Containers Exit Abnormally and Cannot Run

Symptom

After a containerized application is successfully deployed on FusionDirector, a container exits abnormally and cannot run.

Possible Causes

  1. The container configuration is incorrect. For example, the environment variables without dependencies do not have corresponding permissions, or the NPU resource allocation fails.
  2. The image file does not match the system architecture.
  3. The application in the container is abnormal.

Procedure

  1. On FusionDirector, choose Menu > Devices > Device List, select Servers or Edge Devices based on the device type, and click Device Name or BMC IP in the device list. Click the Containerized Applications tab and check whether the exception information about the container running status contains errors.

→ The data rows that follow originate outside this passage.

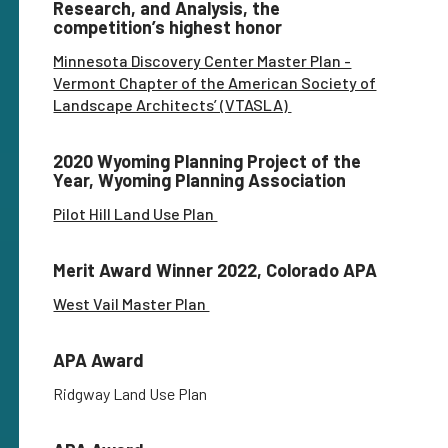
Research, and Analysis, the
competition’s highest honor
Minnesota Discovery Center Master Plan -
Vermont Chapter of the American Society of
Landscape Architects’ (VTASLA)
2020 Wyoming Planning Project of the
Year, Wyoming Planning Association
Pilot Hill Land Use Plan
Merit Award Winner 2022, Colorado APA
West Vail Master Plan
APA Award
Ridgway Land Use Plan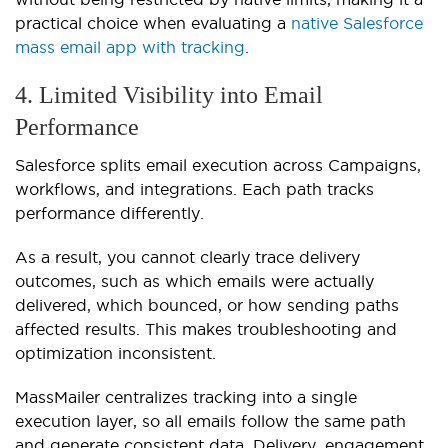
practical choice when evaluating a
native Salesforce
mass email app with tracking
.
4. Limited Visibility into Email
Performance
Salesforce splits email execution across Campaigns,
workflows, and integrations. Each path tracks
performance differently.
As a result, you cannot clearly trace delivery
outcomes, such as which emails were actually
delivered, which bounced, or how sending paths
affected results. This makes troubleshooting and
optimization inconsistent.
MassMailer centralizes tracking into a single
execution layer, so all emails follow the same path
and generate consistent data. Delivery, engagement,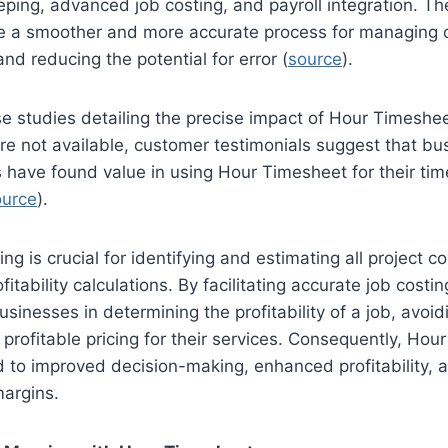
eping, advanced job costing, and payroll integration. 
te a smoother and more accurate process for managing c
nd reducing the potential for error (
source
).
se studies detailing the precise impact of Hour Timeshee
 are not available, customer testimonials suggest that b
s have found value in using Hour Timesheet for their ti
ource
).
ng is crucial for identifying and estimating all project c
ofitability calculations. By facilitating accurate job costi
sinesses in determining the profitability of a job, avoid
 profitable pricing for their services. Consequently, Hou
d to improved decision-making, enhanced profitability, a
margins.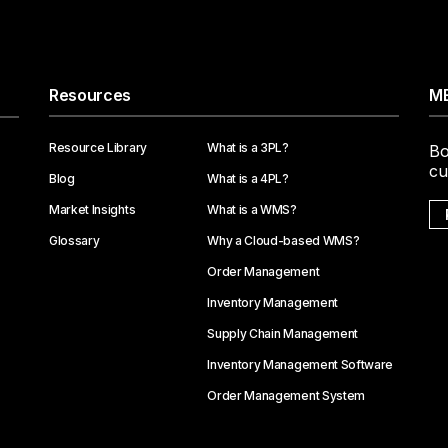
Resources
ME
Resource Library
What is a 3PL?
Bo
cu
Blog
What is a 4PL?
Market Insights
What is a WMS?
Glossary
Why a Cloud-based WMS?
Order Management
Inventory Management
Supply Chain Management
Inventory Management Software
Order Management System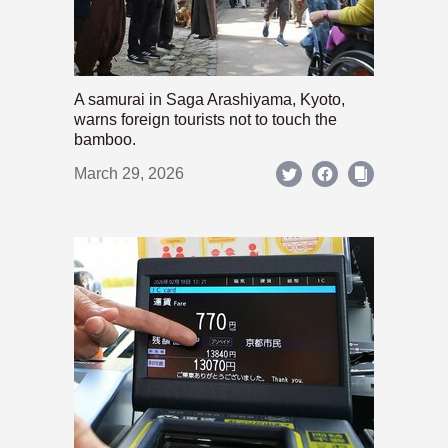
A samurai in Saga Arashiyama, Kyoto,
warns foreign tourists not to touch the
bamboo.
March 29, 2026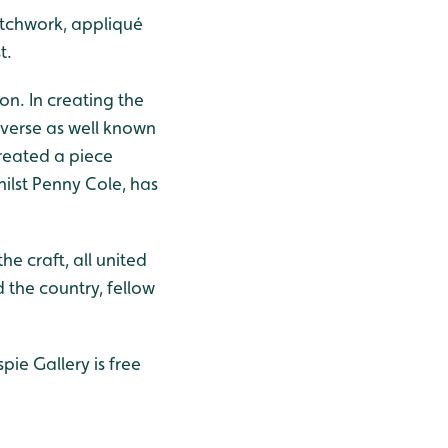
atchwork, appliqué
t.
ion. In creating the
diverse as well known
created a piece
hilst Penny Cole, has
e craft, all united
the country, fellow
ie Gallery is free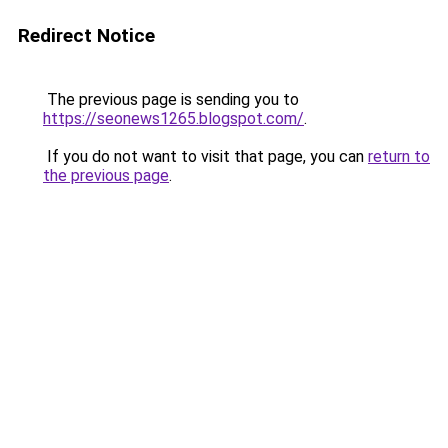
Redirect Notice
The previous page is sending you to
https://seonews1265.blogspot.com/
.
If you do not want to visit that page, you can
return to
the previous page
.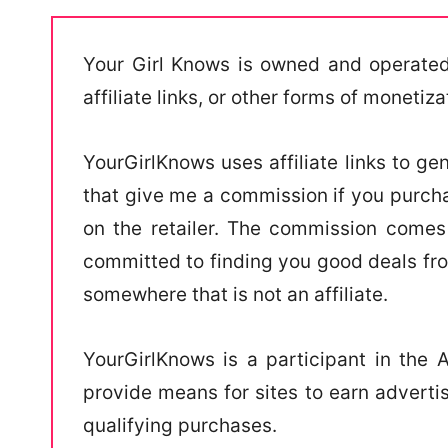
Your Girl Knows is owned and operated
affiliate links, or other forms of monetiza
YourGirlKnows uses affiliate links to gen
that give me a commission if you purch
on the retailer. The commission comes 
committed to finding you good deals fr
somewhere that is not an affiliate.
YourGirlKnows is a participant in the
provide means for sites to earn adverti
qualifying purchases.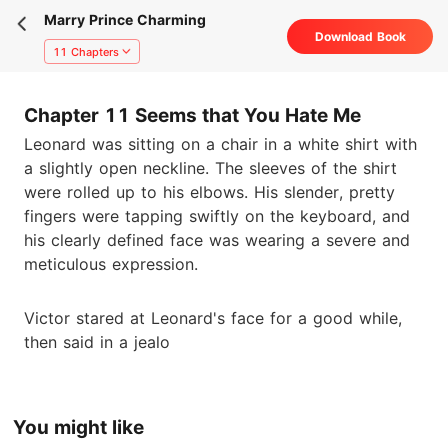
Marry Prince Charming
Download Book
11 Chapters
Chapter 11 Seems that You Hate Me
Leonard was sitting on a chair in a white shirt with
a slightly open neckline. The sleeves of the shirt
were rolled up to his elbows. His slender, pretty
fingers were tapping swiftly on the keyboard, and
his clearly defined face was wearing a severe and
meticulous expression.
Victor stared at Leonard's face for a good while,
then said in a jealo
You might like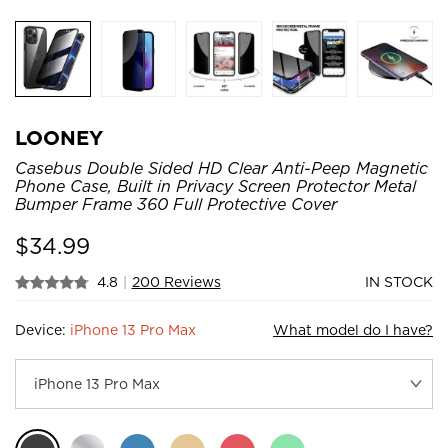
LOONEY
Casebus Double Sided HD Clear Anti-Peep Magnetic
Phone Case, Built in Privacy Screen Protector Metal
Bumper Frame 360 Full Protective Cover
$
34.99
4.8
|
200 Reviews
IN STOCK
Device:
iPhone 13 Pro Max
What model do I have?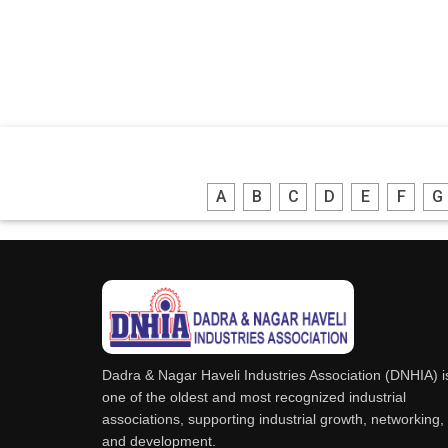
A
B
C
D
E
F
G
Dadra & Nagar Haveli Industries Association (DNHIA) i
one of the oldest and most recognized industrial
associations, supporting industrial growth, networking,
and development.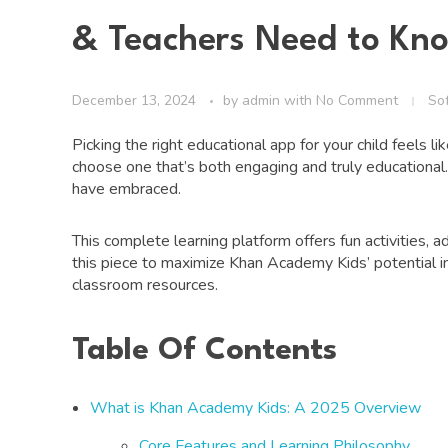
& Teachers Need to Kn
December 13, 2024
by
admin
with
No Comment
So
Picking the right educational app for your child feels l
choose one that’s both engaging and truly educationa
have embraced.
This complete learning platform offers fun activities,
this piece to maximize Khan Academy Kids’ potential in
classroom resources.
Table Of Contents
What is Khan Academy Kids: A 2025 Overview
Core Features and Learning Philosophy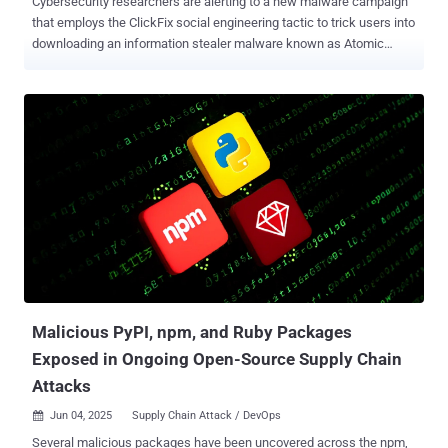
Cybersecurity researchers are alerting to a new malware campaign
that employs the ClickFix social engineering tactic to trick users into
downloading an information stealer malware known as Atomic
macOS Stealer ( AMOS ) on Apple macOS systems. The campaign,
according to CloudSEK, has been found to leverage typosquat
domains mimicking U.S.-based telecom provider Spectrum. "macOS
users are served a malicious shell script designed to steal system
passwords and download an AMOS variant for further exploitation,"
security researcher Koushik Pal said in a report published this week.
"The script uses native macOS commands to harvest credentials,
bypass security mechanisms, and execute malicious binaries." It's
believed that the activity is the work of Russian-speaking
cybercriminals owing to the presence of Russian language
comments in the malware's source code. The starting point of the
attack is a web page that impersonates Spectrum ("panel-
spectrum[....
Malicious PyPI, npm, and Ruby Packages
Exposed in Ongoing Open-Source Supply Chain
Attacks
Jun 04, 2025
Supply Chain Attack / DevOps

Several malicious packages have been uncovered across the npm,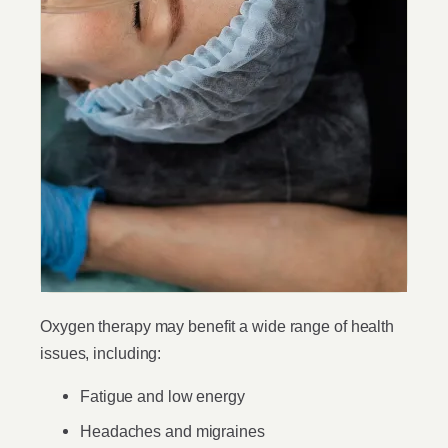
Oxygen therapy may benefit a wide range of health
issues, including:
Fatigue and low energy
Headaches and migraines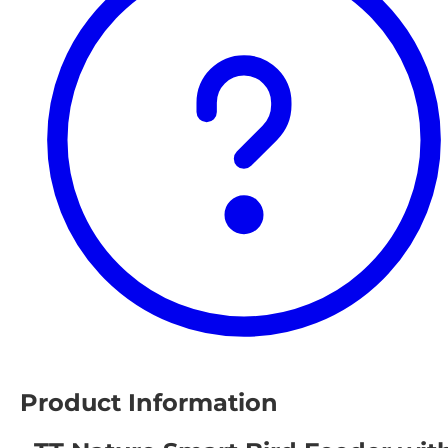
Product Information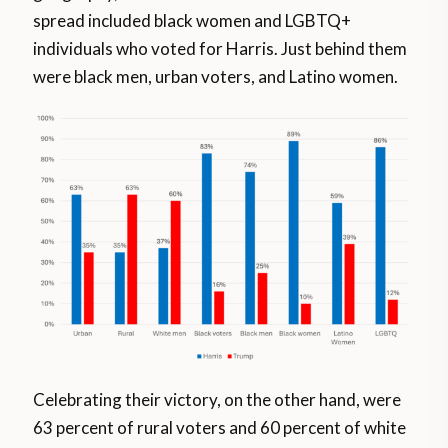
spread included black women and LGBTQ+
individuals who voted for Harris. Just behind them
were black men, urban voters, and Latino women.
Celebrating their victory, on the other hand, were
63 percent of rural voters and 60 percent of white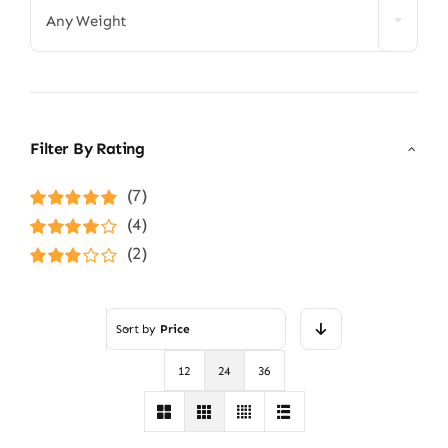
Any Weight
Filter By Rating
(7)
Rated
5
out of
(4)
5
Rated
4
(2)
out of 5
Rated
3
out of 5
Sort by
Price
12
24
36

    • If yes, rectify the fault based on the error information, deploy the container again, and check whether the container can run properly.
      • If yes, the fault is rectified.
      • If no, perform this step until the container is successfully run or the error information cannot be used to locate the fault.
    • If no, or the error information cannot be used to locate the fault, go to 2.
  2. On FusionDirector, choose Menu > Devices > Device List, select Servers or Edge Devices based on the device type, and click Device Name or BMC IP in the device list. Click Current Alarms and check whether any exceptions about NPU resource allocation exist.
    • If yes, log in to the CLI of the device, run the docker inspect $(docker ps -q) | grep Devices -n3 command to view the Devices information of the container, and check whether the number of containers whose Devices information is not empty exceeds that of NPUs. If the number of containers exceeds that of NPUs, delete unnecessary NPU containers and deploy the containers again.
    • If no, go to 3.
  3. Log in to the CLI of the device, run the docker ps -a command to view all container IDs, and run the docker logs {containerID} command to check whether the error message Exec format error is displayed for the abnormal container.
    • If yes, the image file does not match the system architecture. Use an image file whose architecture corresponds to that of the device to deploy the container again.
    • If no, go to 4.
  4. Log in to the CLI of the device, run the docker ps -a command to check the ID of the abnormal container, and run the docker logs {containerID} command to check whether there is error information displayed for the abnormal container.
    • If yes, rectify the fault based on the error information, deploy the container again, and check whether the container can run properly.
      • If yes, the fault is rectified.
      • If no, repeat this step until the container runs successfully or no error information is displayed.
    • If no, go to 5.
  5. Collect log files generated by service applications in the container and check whether error information exists.
    • If yes, rectify the fault based on the error information, deploy the container again, and check whether the container can run properly.
      • If yes, the fault is rectified.
      • If no, repeat this step until the container runs successfully or no error information is displayed.
    • If no, contact maintenance personnel.